In the world of air conditioning, there are two main options: split systems and ducted.
These two types of air conditioning do the same thing, but they come with vastly different costs, installation requirements and performance. Deciding between the two can be difficult on your own.
We recommend consulting a HVAC professional before making any decisions. The right system for you depends on the size and layout of your home, how you’ll use the system, and your budget. A HVAC professional can design a system that’s cost and energy-efficient, keeping you comfortable in any weather.
In this article we’ll compare ducted and split system air conditioning to see which is the better choice for your home.
What is Split System Air Conditioning?
Split system air conditioning is a type of climate control appliance that’s used to cool the air inside your home. This is done using simple heat transfer principles.
First, the indoor unit that’s mounted to your wall sucks in warm air from inside the room. This air is passed across pipes that are filled with low-temperature refrigerant gas. The refrigerant gas in the pipes absorbs heat from the air. The cooled air is blown back into the room, and the warm refrigerant is pumped outside to the compressor unit.
At the compressor unit, a fan blows air across the warm refrigerant pipes. This cools the refrigerant in much the same way as a car’s radiator keeps the engine cool. The refrigerant is then compressed into a liquid state (which heats it up) before passing through an expansion valve that returns the refrigerant to a gas state (cooling it down).
Split system air conditioning is extremely popular in hot climates. It’s affordable, energy efficient, and it can be installed in a matter of hours by an air conditioning installation Brisbane Northside specialist.

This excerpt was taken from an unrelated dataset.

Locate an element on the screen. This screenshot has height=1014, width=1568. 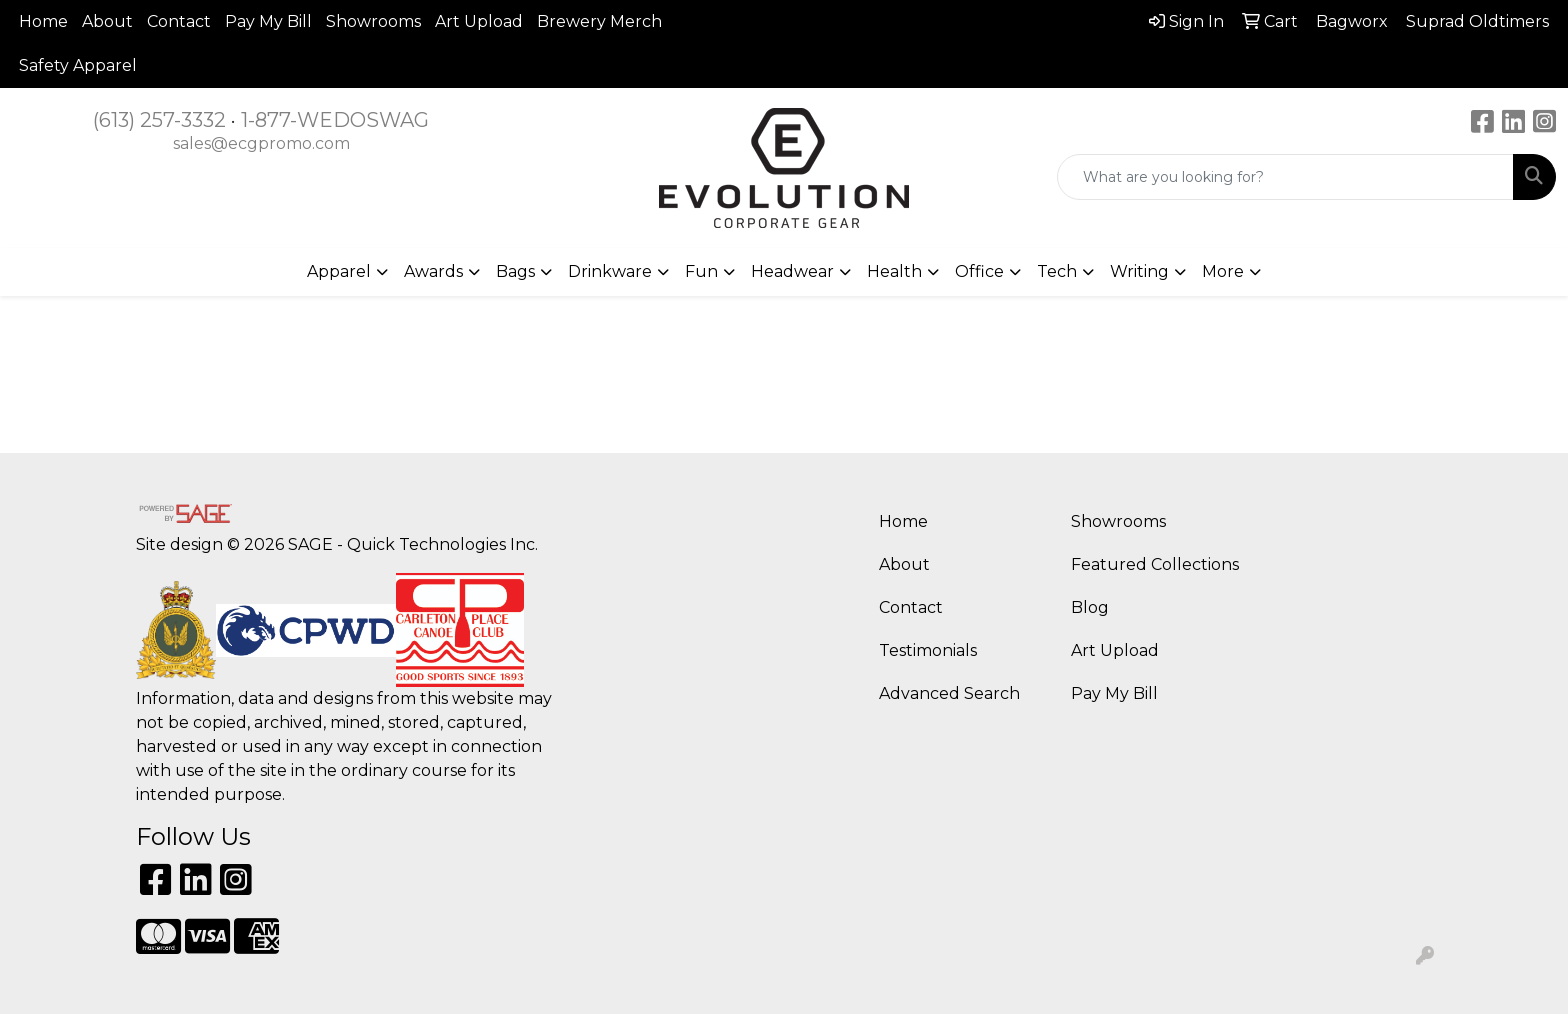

What is Ducted Air Conditioning?
Ducted air conditioning is a type of climate control system that uses ducts to distribute cool air throughout a home via a central cooling unit. These systems consist of three main components:
- Outdoor unit – This is the main unit that contains the compressor and condenser, responsible for cooling the refrigerant and disposing of heat from inside the house. It’s typically located in a discreet part of your yard where the noise it makes won’t be a disturbance.
- Indoor unit – Usually located in the ceiling or under the floor, this unit contains a fan that pushes the conditioned air through the ducts.
- Ductwork – These are flexible pipes that distribute the conditioned air from the indoor unit to various rooms or zones. Ducts are typically made of metal or flexible plastic, and they can be hidden in the ceiling or under the floor.
The major feature of ducted air conditioning is zoning. Because ducted systems are designed to cool your entire home, your cooling bill could get out of hand quickly. Zoning allows you to choose which rooms or parts of your home to cool at any given time.
Using zoning controls reduces your power consumption and makes it efficient to use ducted air conditioning, even if you’re only cooling one or two parts of the house.
Which is Better, Ducted or Split System Air Conditioning?
Choosing between ducted and split system air con depends on your needs. Here’s a comparison to help you understand the strengths and considerations of each system:
Ducted Air Conditioning
- Zoning capability – Allows for individual temperature control in different zones or rooms, optimising comfort and potentially saving energy.
- Aesthetic appeal – With only discreet vents visible, ducted systems can offer a cleaner and less obtrusive appearance compared to multiple indoor units.
- Quiet operation – The main operating components, like the compressor, are located outside or in a dedicated space, leading to quieter indoor operation.
- Cost – Ducted systems can be more expensive to install, especially if ductwork needs to be added or modified.
- Space requirements – Requires space for ductwork, which might not be feasible in all buildings or may reduce ceiling height.
- Efficiency – Proper design and installation are crucial for efficiency; poorly designed ductwork can lead to energy losses.
Split System Air Conditioning
- Flexibility – Can be installed in individual rooms or multiple zones, allowing for targeted cooling/heating.
- Cost-effective – For smaller areas or individual rooms, split systems might be more cost-effective than a ducted solution.
- Easy installation – Typically easier and quicker to install compared to ducted systems, especially in existing buildings.
- Energy efficiency – Efficient operation, especially with inverter technology, leading to potential energy savings.
- Aesthetics – Multiple indoor units might not be as aesthetically pleasing for some homeowners, although many modern units offer sleek designs.
- Noise – While quieter than some other options, the indoor units of split systems do produce some noise.
- Maintenance – Each indoor unit requires individual maintenance, cleaning, and potential servicing.
Ultimately, the “better” system depends on your specific requirements, preferences, and the constraints of your space and budget. Consulting with HVAC professionals can help assess your needs and recommend the most suitable system for your situation.